Of those 22-ish years, 20 of them have been in a presales engineering capacity - I and many of my colleagues are the folks who attempt to educate the customer on the technical merits of what our companies sell, manage their expectations, and keep the account reps who make money on what they sell somewhat grounded on things they say and do. It's a balancing act I relish, because it requires me to not just stay on top of my technical game, but also be deft when it comes to working with all of the people and emotions involved in the design and selling of a solution.

The blend of people and technology in a sales capacity is an interesting one. As a technologist, you are expected to not just be a deep thinker about the pieces that exist in your solution, but also be somewhat of a fortune teller to understanding and expressing what the solution means and how it may be relevant as the IT world continues to transform and evolve to a Consumption Economics, OPEX, "Cloud" (!!!) type of ecosystem.

This general expectation to predict the future has the biggest impact on how technologists choose to act.

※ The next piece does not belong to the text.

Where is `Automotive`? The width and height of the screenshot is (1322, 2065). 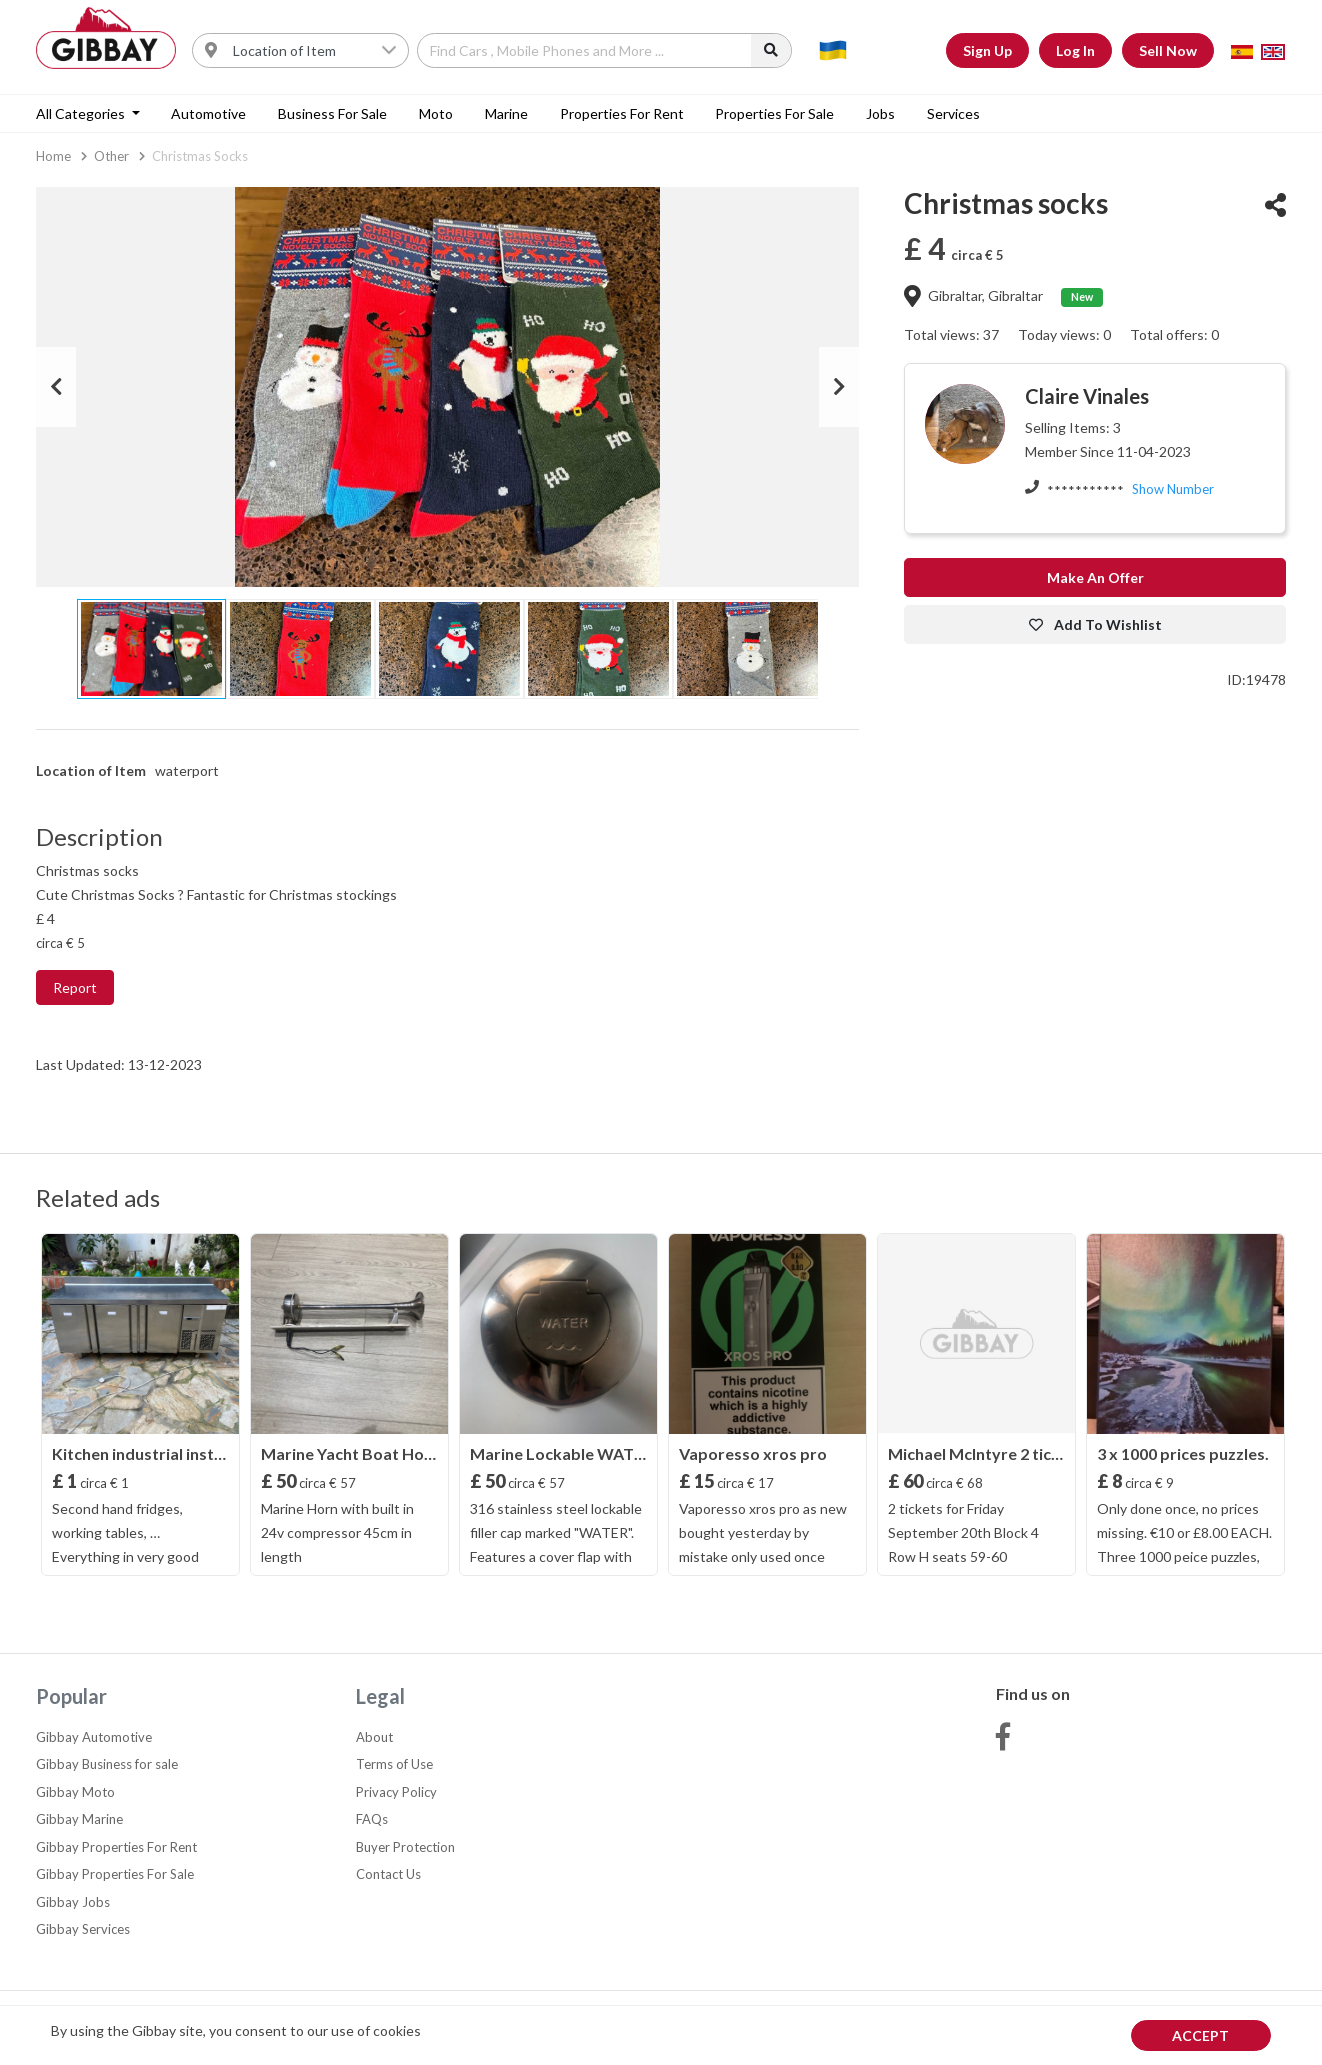
Automotive is located at coordinates (208, 113).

It is a natural draw to want to be the smartest person in the room, and while nobody - I mean NOBODY - has a true handle on how the IT field will evolve, we do find ourselves being a part of the progression and often choosing to align to connect with people of similar mindsets in driving progression into our field.

And this brings me to the point of this post. When people gather together in the interest of a greater cause like driving the future of IT usage, it is one thing to encourage a CULTURE dedicated to collective progression in the field, versus a CULT that feigns belief in the same progression, but prioritizes on a private agenda of personality affinity and popularity. The latter is usually guided by a strong single person or an oligarchy of trusted acolytes who feign belief in a cause to take advantage of the unsuspecting, while the former is accomplished through more of a "groupthink" approach, with leadership intertwined with the collective to mutually benefit from progress.

Think about that for a second - a difference of THREE letters separates a utopian way of doing things with a dystopian method of accomplishing goals.

Naturally, most people should naturally align with the CULTURE approach to technology evolution, but unfortunately, they have to navigate a virutal minefield of CULTISH behavior that also is pretty prevalent. Don't believe me? Just look at the CULTISH battles that exist right now between Uber and Lyft...each company believes they have the zero sum path to victory in the shared services space, and emply the occasional dirty trick to make the other look bad, rather than innovate to drive the car ride-as-a-service ecosystem better.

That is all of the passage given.